By Allison Proffitt
January 22, 2013 | The Undiagnosed Diseases Program (UDP) at the National Institutes of Health (NIH) has partnered with Appistry to release the diploid aligner genetic-analysis pipeline NIH developed for rare disease diagnosis.
Rare diseases are defined in the Orphan Drug Act as those maladies that affect fewer than 200,000 individuals in the US. Of these individuals, just 150–170 qualify each year for the UDP, which often sees patients with diseases occurring in fewer than 50 people in the world.
In these patients, comparing a patient’s exome to the standard reference genome doesn’t usually reveal causes of disease. “We can improve that, by creating a better [reference] genome,” explained William A. Gahl, NHGRI clinical director, and director of the NIH UDP.
The pipeline that NIH developed makes a diploid reference genome that reflects the parental heritage of the patient. “The system creates a diploid genome that takes into consideration the haploblocks of each of the parents, and in that fashion those roughly hundred base pair reads are aligned better and we have fewer false positives and fewer false negatives. It gives us a more accurate set of punitive variants to look at,” Gahl said.

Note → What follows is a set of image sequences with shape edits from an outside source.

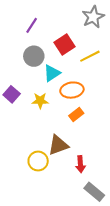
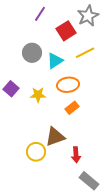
purple line: (32, 25) -> (40, 14), moved
red square: (65, 44) -> (66, 31), moved
cyan triangle: (52, 73) -> (55, 61), moved

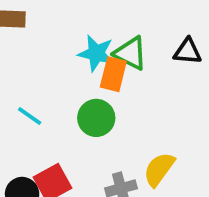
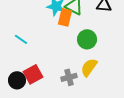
green circle: (96, 118) -> (87, 39), moved

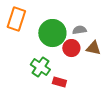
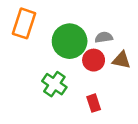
red rectangle: (59, 82) -> (94, 103), moved, turned 56

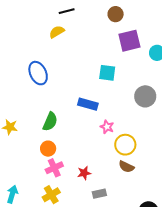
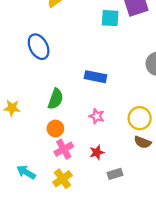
cyan square: (107, 73) -> (110, 18), moved
pink star: (107, 127) -> (97, 116), moved
cyan arrow: (12, 194) -> (26, 172), moved, turned -72

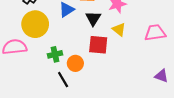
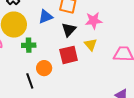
red square: (98, 45) -> (69, 55), turned -30
green cross: (55, 54) -> (29, 45), moved

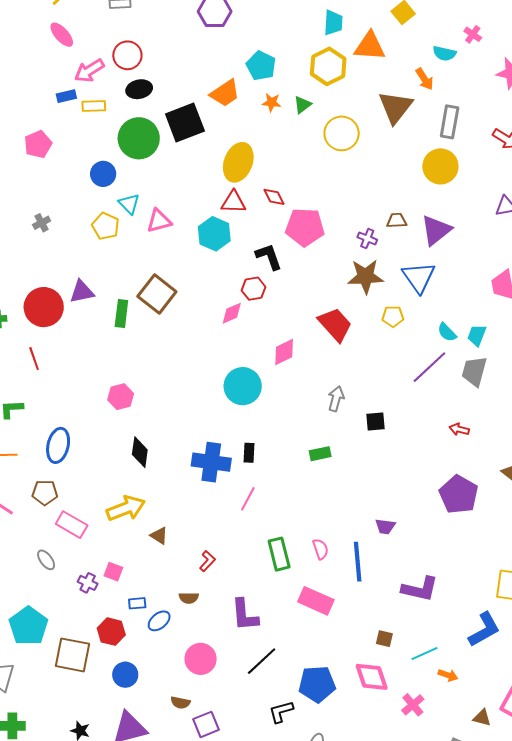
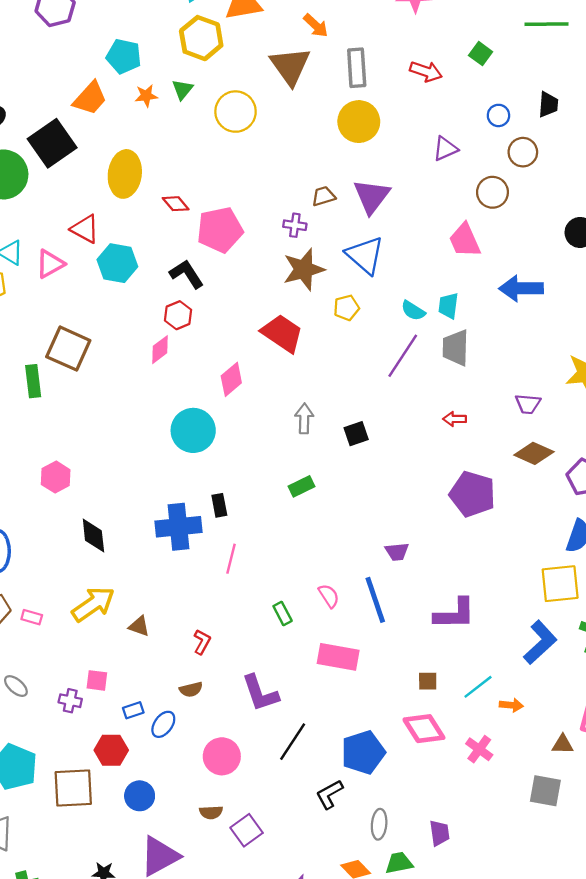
red triangle: (233, 202) -> (85, 229), moved, turned 40
pink rectangle: (72, 525) -> (32, 617), moved, size x0.6
green rectangle: (279, 554) -> (283, 614), size x0.6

The pipeline is built on Broad Best Practices for standard exome analysis, Gahl said, and includes GATK, a Broad tool also commercialized and supported by Appistry, along with other open source and commercial pieces. In principle, the pipeline is platform independent, but it was designed using data from Illumina GAiiX and HiSeq2000 instruments, and should work well with HiSeq2500 RapidRun or MiSeq data.

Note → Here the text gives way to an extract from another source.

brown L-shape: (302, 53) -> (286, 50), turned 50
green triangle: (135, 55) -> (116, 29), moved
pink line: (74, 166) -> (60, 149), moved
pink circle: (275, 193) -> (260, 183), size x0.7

The NIH team has been working on the pipeline for about two years. For the past year, Appistry has been working to make the pipeline “production-ready,” said Kevin Haar, CEO of Appistry.

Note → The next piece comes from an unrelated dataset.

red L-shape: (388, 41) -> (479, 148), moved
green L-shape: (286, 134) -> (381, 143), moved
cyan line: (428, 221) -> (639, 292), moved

“A lot of times when we work with great scientists and great doctors, they’ve developed an idea, an approach, a method for the scientific or medicinal approach they want to take. They’ve got a way to get to an answer. But typically we find that those solutions are not really production ready. You can’t just pick it up and give it to somebody else—another institution—and expect them to just be able to run it. It may not work well in their platform, it may have glitches, it may have integration problems between tools. It may have a lot of things that are not very transparent to the next user.”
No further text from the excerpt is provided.